▶ [Work order]
Retype the listing below exactly, pictures removed.

▶ [Data for the task]
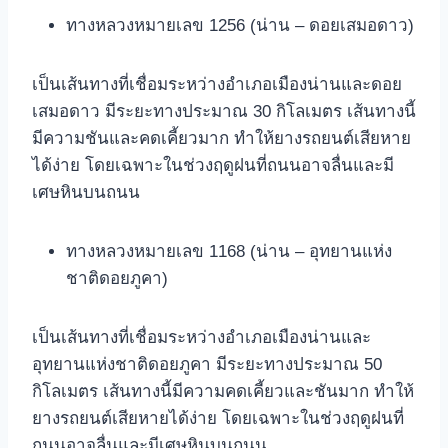
ทางหลวงหมายเลข 1256 (น่าน – ดอยเสมอดาว)
เป็นเส้นทางที่เชื่อมระหว่างอำเภอเมืองน่านและดอย
เสมอดาว มีระยะทางประมาณ 30 กิโลเมตร เส้นทางนี้
มีความชันและคดเคี้ยวมาก ทำให้ยางรถยนต์เสียหาย
ได้ง่าย โดยเฉพาะในช่วงฤดูฝนที่ถนนอาจลื่นและมี
เศษหินบนถนน
ทางหลวงหมายเลข 1168 (น่าน – อุทยานแห่ง
ชาติดอยภูคา)
เป็นเส้นทางที่เชื่อมระหว่างอำเภอเมืองน่านและ
อุทยานแห่งชาติดอยภูคา มีระยะทางประมาณ 50
กิโลเมตร เส้นทางนี้มีความคดเคี้ยวและชันมาก ทำให้
ยางรถยนต์เสียหายได้ง่าย โดยเฉพาะในช่วงฤดูฝนที่
ถนนอาจลื่นและมีเศษหินบนถนน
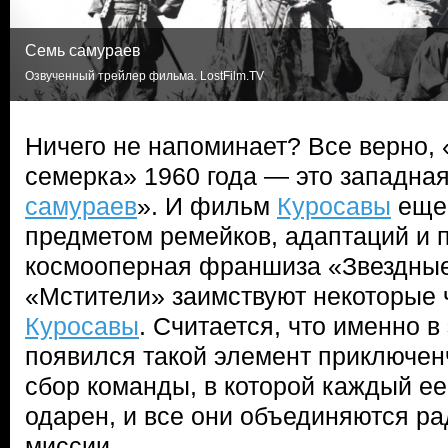
Семь самураев
Озвученный трейлер фильма. LostFilm.TV
Ничего не напоминает? Все верно,
семерка» 1960 года — это западна
самураев
». И фильм
Куросавы
еще 
предметом ремейков, адаптаций и 
космооперная франшиза «Звездные
«Мстители» заимствуют некоторые 
Куросавы
. Считается, что именно 
появился такой элемент приключен
сбор команды, в которой каждый ее
одарен, и все они объединяются р
миссии.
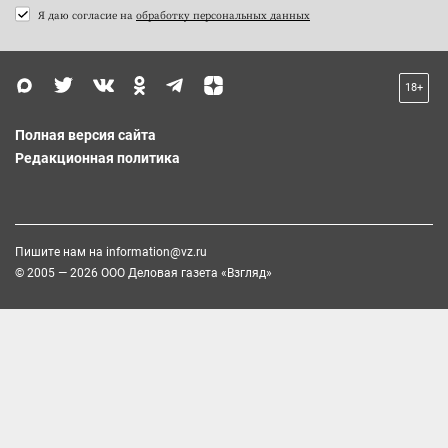
Я даю согласие на
обработку персональных данных
18+
Полная версия сайта
Редакционная политика
Пишите нам на
information@vz.ru
© 2005 — 2026 ООО Деловая газета «Взгляд»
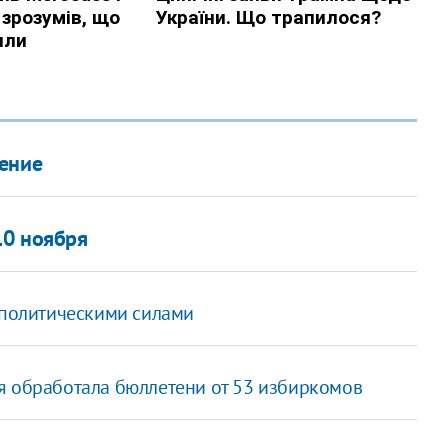
жение
10 ноября
 политическими силами
я обработала бюллетени от 53 избиркомов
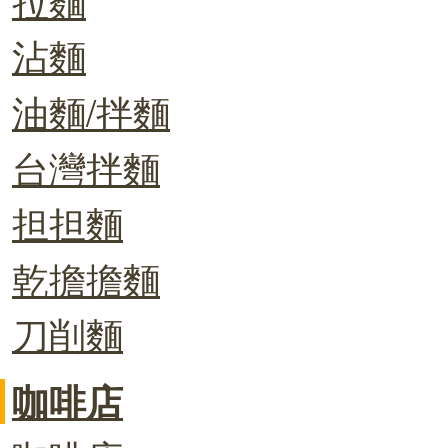
沾麵
油麵/拌麵
台灣拌麵
担担麵
乾擔擔麵
刀削麵
咖啡店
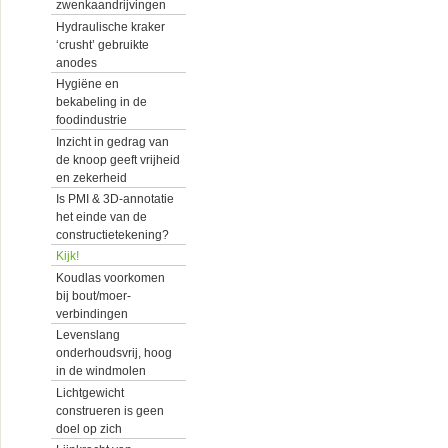
zwenkaandrijvingen
Hydraulische kraker
‘crusht’ gebruikte
anodes
Hygiëne en
bekabeling in de
foodindustrie
Inzicht in gedrag van
de knoop geeft vrijheid
en zekerheid
Is PMI & 3D-annotatie
het einde van de
constructietekening?
Kijk!
Koudlas voorkomen
bij bout/moer-
verbindingen
Levenslang
onderhoudsvrij, hoog
in de windmolen
Lichtgewicht
construeren is geen
doel op zich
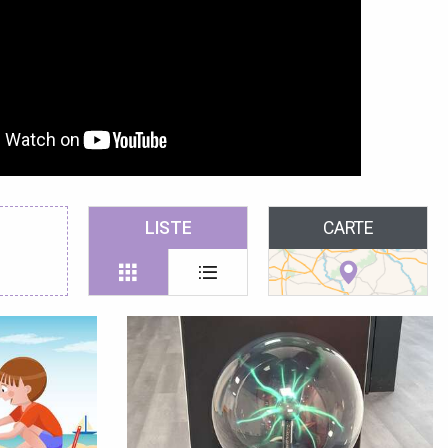
LISTE
CARTE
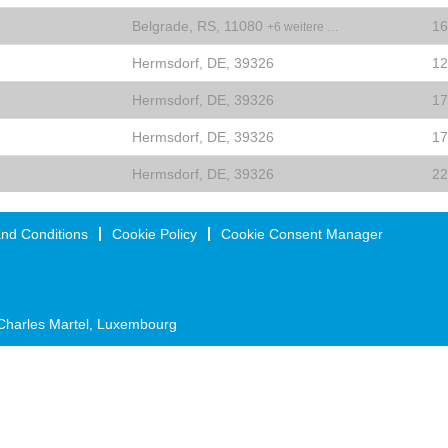
Belgrade, RS, 11080
16
+6 weitere …
Hermsdorf, DE, 39326
12
Hermsdorf, DE, 39326
17
Hermsdorf, DE, 39326
17
Hermsdorf, DE, 39326
22
nd Conditions
Cookie Policy
Cookie Consent Manager
Charles Martel, Luxembourg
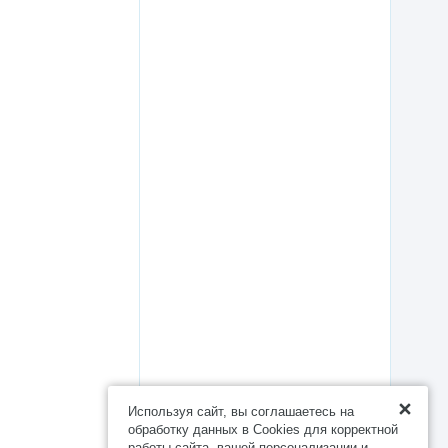
Используя сайт, вы соглашаетесь на
обработку данных в Cookies для корректной
работы сайта, вашей персонализации и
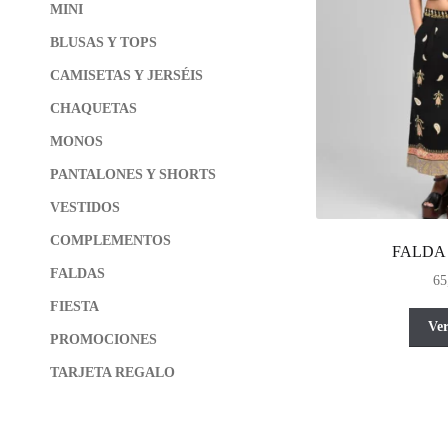
MINI
BLUSAS Y TOPS
CAMISETAS Y JERSÉIS
CHAQUETAS
MONOS
PANTALONES Y SHORTS
VESTIDOS
COMPLEMENTOS
FALDA
FALDAS
65
FIESTA
Ve
PROMOCIONES
TARJETA REGALO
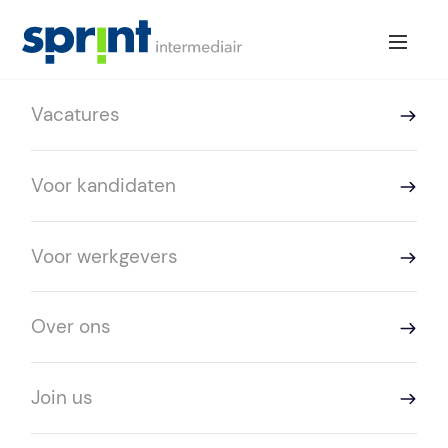
Vacatures
Voor kandidaten
Voor werkgevers
Over ons
Join us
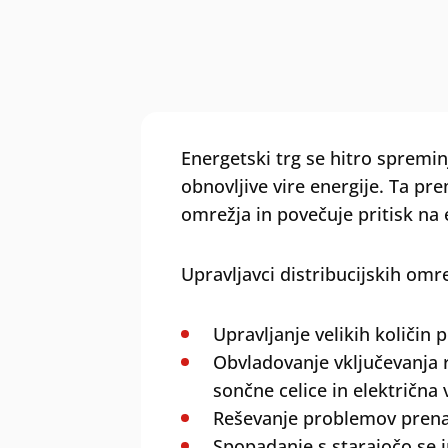
Energetski trg se hitro spremin
obnovljive vire energije. Ta pr
omrežja in povečuje pritisk na 
Upravljavci distribucijskih omre
Upravljanje velikih količin
Obvladovanje vključevanja r
sončne celice in električna 
Reševanje problemov prena
Spopadanje s starajočo se i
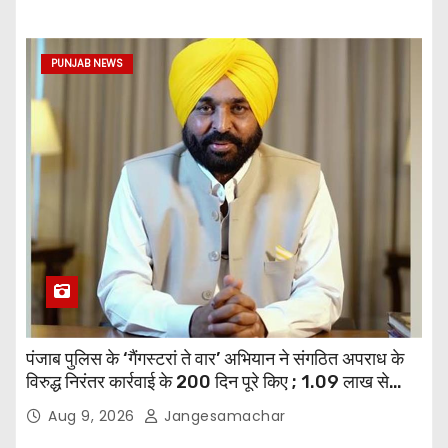
PUNJAB NEWS
पंजाब पुलिस के ‘गैंगस्टरां ते वार’ अभियान ने संगठित अपराध के
विरुद्ध निरंतर कार्रवाई के 200 दिन पूरे किए ; 1.09 लाख से
अधिक छापेमारियाँ कीं, 1,532 घोषित अपराधी गिरफ़्तार किए
Aug 9, 2026
Jangesamachar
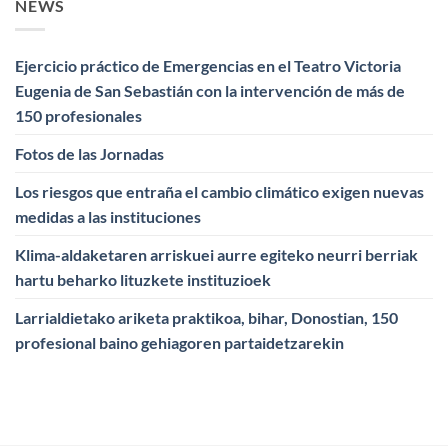
NEWS
Ejercicio práctico de Emergencias en el Teatro Victoria
Eugenia de San Sebastián con la intervención de más de
150 profesionales
Fotos de las Jornadas
Los riesgos que entraña el cambio climático exigen nuevas
medidas a las instituciones
Klima-aldaketaren arriskuei aurre egiteko neurri berriak
hartu beharko lituzkete instituzioek
Larrialdietako ariketa praktikoa, bihar, Donostian, 150
profesional baino gehiagoren partaidetzarekin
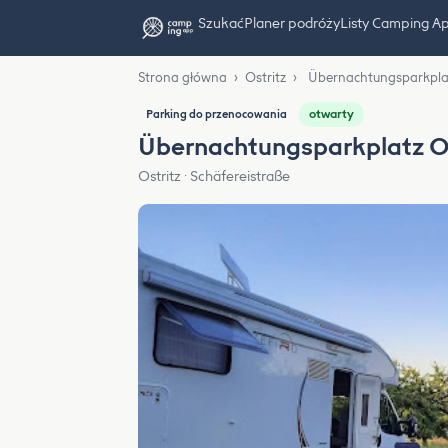
Szukać
Planer podróży
Listy Camping A
Strona główna
›
Ostritz
›
Übernachtungsparkplat
otwarty
Parking do przenocowania
Übernachtungsparkplatz Os
Ostritz · Schäfereistraße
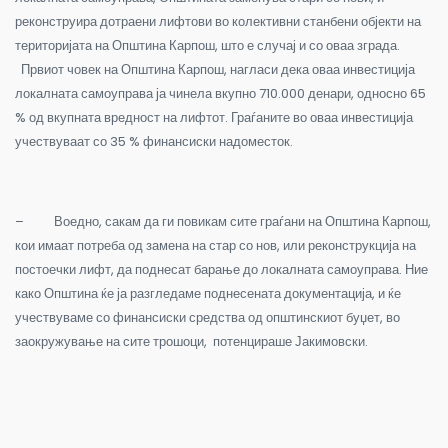
реконструира дотраени лифтови во колективни станбени објекти на
територијата на Општина Карпош, што е случај и со оваа зграда.
Првиот човек на Општина Карпош, нагласи дека оваа инвестиција
локалната самоуправа ја чинела вкупно 710.000 денари, односно 65
% од вкупната вредност на лифтот. Граѓаните во оваа инвестиција
учествуваат со 35 % финансиски надоместок.
– Воедно, сакам да ги повикам сите граѓани на Општина Карпош,
кои имаат потреба од замена на стар со нов, или реконструкција на
постоечки лифт, да поднесат барање до локалната самоуправа. Ние
како Општина ќе ја разгледаме поднесената документација, и ќе
учествуваме со финансиски средства од општинскиот буџет, во
заокружување на сите трошоци, потенцираше Јакимовски.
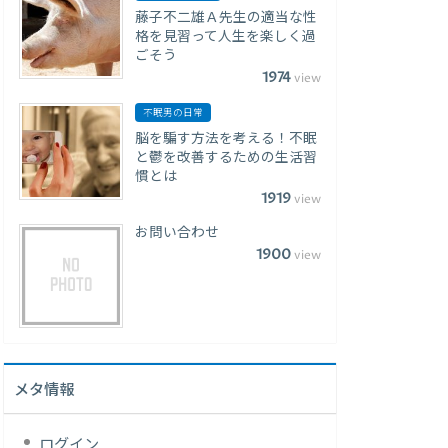
藤子不二雄Ａ先生の適当な性
格を見習って人生を楽しく過
ごそう
1974
view
不眠男の日常
脳を騙す方法を考える！不眠
と鬱を改善するための生活習
慣とは
1919
view
お問い合わせ
1900
view
メタ情報
ログイン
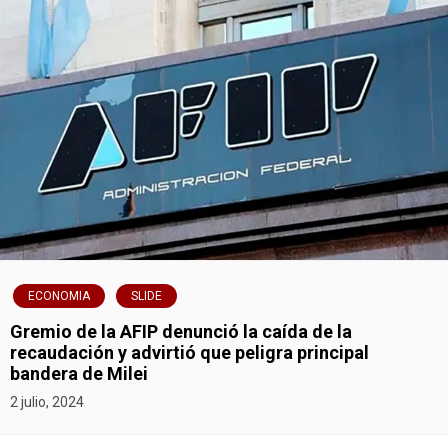
ECONOMIA
SLIDE
Gremio de la AFIP denunció la caída de la
recaudación y advirtió que peligra principal
bandera de Milei
2 julio, 2024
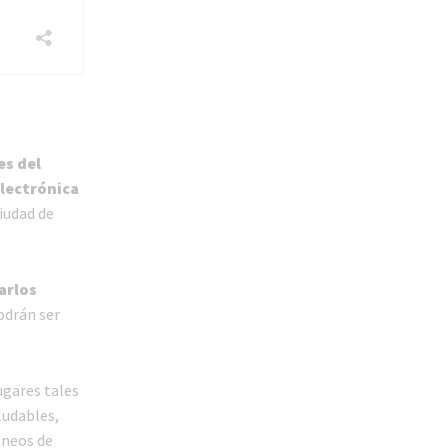
es del
Electrónica
Ciudad de
arlos
odrán ser
ugares tales
ludables,
áneos de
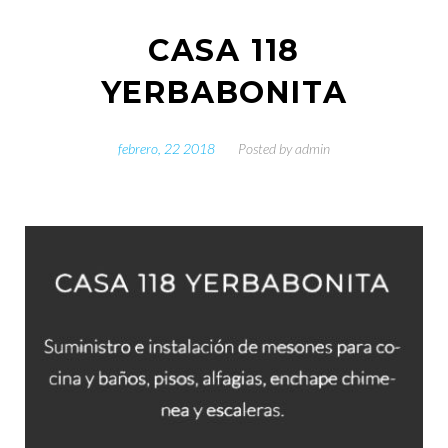
CASA 118
YERBABONITA
febrero, 22 2018
Posted by
admin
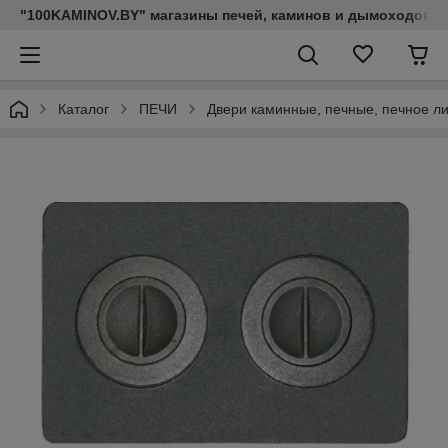
"100KAMINOV.BY" магазины печей, каминов и дымоходов
Каталог
ПЕЧИ
Двери каминные, печные, печное л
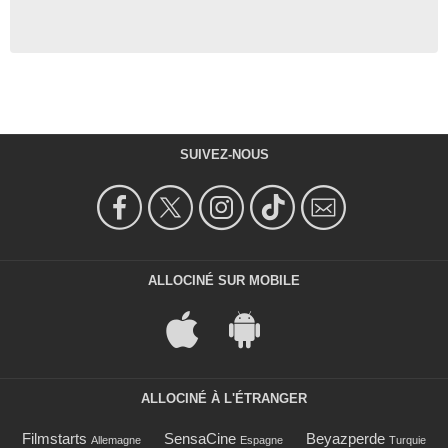
SUIVEZ-NOUS
ALLOCINÉ SUR MOBILE
ALLOCINÉ À L'ÉTRANGER
Filmstarts
SensaCine
Beyazperde
Allemagne
Espagne
Turquie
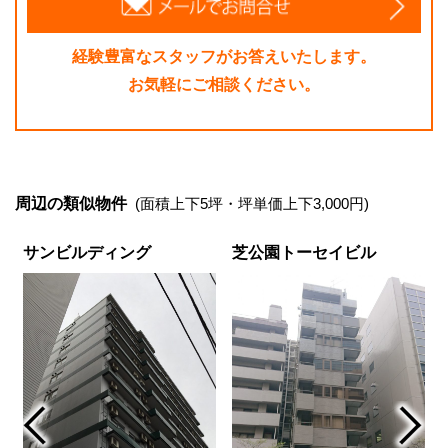
経験豊富なスタッフがお答えいたします。
お気軽にご相談ください。
周辺の類似物件
(面積上下5坪・坪単価上下3,000円)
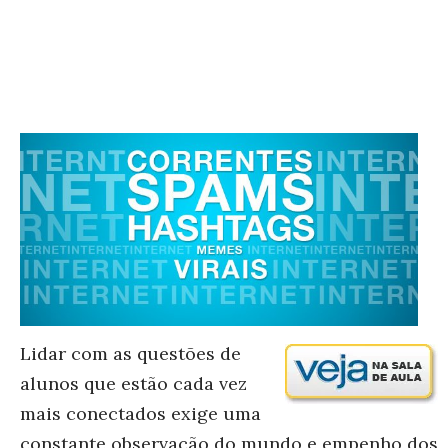
Lidar com as questões de
alunos que estão cada vez
mais conectados exige uma
constante observação do mundo e empenho dos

▶ [Exercise response]
ทางหลวงหมายเลข 1256 (น่าน – ดอยเสมอดาว)
เป็นเส้นทางที่เชื่อมระหว่างอำเภอเมืองน่านและดอย
เสมอดาว มีระยะทางประมาณ 30 กิโลเมตร เส้นทางนี้
มีความชันและคดเคี้ยวมาก ทำให้ยางรถยนต์เสียหาย
ได้ง่าย โดยเฉพาะในช่วงฤดูฝนที่ถนนอาจลื่นและมี
เศษหินบนถนน
ทางหลวงหมายเลข 1168 (น่าน – อุทยานแห่ง
ชาติดอยภูคา)
เป็นเส้นทางที่เชื่อมระหว่างอำเภอเมืองน่านและ
อุทยานแห่งชาติดอยภูคา มีระยะทางประมาณ 50
กิโลเมตร เส้นทางนี้มีความคดเคี้ยวและชันมาก ทำให้
ยางรถยนต์เสียหายได้ง่าย โดยเฉพาะในช่วงฤดูฝนที่
ถนนอาจลื่นและมีเศษหินบนถนน
Семь самураев
Озвученный трейлер фильма. LostFilm.TV
Ничего не напоминает? Все верно,
семерка» 1960 года — это западна
самураев
». И фильм
Куросавы
еще 
предметом ремейков, адаптаций и 
космооперная франшиза «Звездные
«Мстители» заимствуют некоторые 
Куросавы
. Считается, что именно 
появился такой элемент приключен
сбор команды, в которой каждый ее
одарен, и все они объединяются р
миссии.
Я даю согласие на
обработку персональных данных
18+
Полная версия сайта
Редакционная политика
Пишите нам на
information@vz.ru
© 2005 — 2026 ООО Деловая газета «Взгляд»
жение
10 ноября
 политическими силами
я обработала бюллетени от 53 избиркомов
沾麵
油麵/拌麵
台灣拌麵
担担麵
乾擔擔麵
刀削麵
咖啡店
zwenkaandrijvingen
Hydraulische kraker
‘crusht’ gebruikte
anodes
Hygiëne en
bekabeling in de
foodindustrie
Inzicht in gedrag van
de knoop geeft vrijheid
en zekerheid
Is PMI & 3D-annotatie
het einde van de
constructietekening?
Kijk!
Koudlas voorkomen
bij bout/moer-
verbindingen
Levenslang
onderhoudsvrij, hoog
in de windmolen
Lichtgewicht
construeren is geen
doel op zich
LISTE
CARTE
Belgrade, RS, 11080
16
+6 weitere …
Hermsdorf, DE, 39326
12
Hermsdorf, DE, 39326
17
Hermsdorf, DE, 39326
17
Hermsdorf, DE, 39326
22
nd Conditions
Cookie Policy
Cookie Consent Manager
Charles Martel, Luxembourg
Используя сайт, вы соглашаетесь на
обработку данных в Cookies для корректной
работы сайта, вашей персонализации и
MINI
BLUSAS Y TOPS
CAMISETAS Y JERSÉIS
CHAQUETAS
MONOS
PANTALONES Y SHORTS
VESTIDOS
COMPLEMENTOS
FALDA
FALDAS
65
FIESTA
Ve
PROMOCIONES
TARJETA REGALO
Vacatures
Voor kandidaten
Voor werkgevers
Over ons
Join us
Energetski trg se hitro spremin
obnovljive vire energije. Ta pr
omrežja in povečuje pritisk na 
Upravljavci distribucijskih omre
Upravljanje velikih količin
Obvladovanje vključevanja r
sončne celice in električna 
Reševanje problemov prena
Spopadanje s starajočo se i
PUNJAB NEWS
पंजाब पुलिस के ‘गैंगस्टरां ते वार’ अभियान ने संगठित अपराध के
विरुद्ध निरंतर कार्रवाई के 200 दिन पूरे किए ; 1.09 लाख से
अधिक छापेमारियाँ कीं, 1,532 घोषित अपराधी गिरफ़्तार किए
Aug 9, 2026
Jangesamachar
NEWS
Ejercicio práctico de Emergencias en el Teatro Victoria
Eugenia de San Sebastián con la intervención de más de
150 profesionales
Fotos de las Jornadas
Los riesgos que entraña el cambio climático exigen nuevas
medidas a las instituciones
Klima-aldaketaren arriskuei aurre egiteko neurri berriak
hartu beharko lituzkete instituzioek
Larrialdietako ariketa praktikoa, bihar, Donostian, 150
profesional baino gehiagoren partaidetzarekin
Szukać
Planer podróży
Listy Camping A
Strona główna
›
Ostritz
›
Übernachtungsparkplat
otwarty
Parking do przenocowania
Übernachtungsparkplatz Os
Ostritz · Schäfereistraße
реконструира дотраени лифтови во колективни станбени објекти на
територијата на Општина Карпош, што е случај и со оваа зграда.
Првиот човек на Општина Карпош, нагласи дека оваа инвестиција
локалната самоуправа ја чинела вкупно 710.000 денари, односно 65
% од вкупната вредност на лифтот. Граѓаните во оваа инвестиција
учествуваат со 35 % финансиски надоместок.
– Воедно, сакам да ги повикам сите граѓани на Општина Карпош,
кои имаат потреба од замена на стар со нов, или реконструкција на
постоечки лифт, да поднесат барање до локалната самоуправа. Ние
како Општина ќе ја разгледаме поднесената документација, и ќе
учествуваме со финансиски средства од општинскиот буџет, во
заокружување на сите трошоци, потенцираше Јакимовски.
藤子不二雄Ａ先生の適当な性
格を見習って人生を楽しく過
ごそう
1974
view
不眠男の日常
脳を騙す方法を考える！不眠
と鬱を改善するための生活習
慣とは
1919
view
お問い合わせ
1900
view
メタ情報
ログイン
ECONOMIA
SLIDE
Gremio de la AFIP denunció la caída de la
recaudación y advirtió que peligra principal
bandera de Milei
2 julio, 2024
es del
Electrónica
Ciudad de
arlos
odrán ser
ugares tales
ludables,
áneos de
CASA 118
YERBABONITA
febrero, 22 2018
Posted by
admin
"100KAMINOV.BY" магазины печей, каминов и дымоходов
Каталог
ПЕЧИ
Двери каминные, печные, печное л
SUIVEZ-NOUS
ALLOCINÉ SUR MOBILE
ALLOCINÉ À L'ÉTRANGER
Filmstarts
SensaCine
Beyazperde
Allemagne
Espagne
Turquie
経験豊富なスタッフがお答えいたします。
お気軽にご相談ください。
周辺の類似物件
(面積上下5坪・坪単価上下3,000円)
Lidar com as questões de
alunos que estão cada vez
mais conectados exige uma
constante observação do mundo e empenho dos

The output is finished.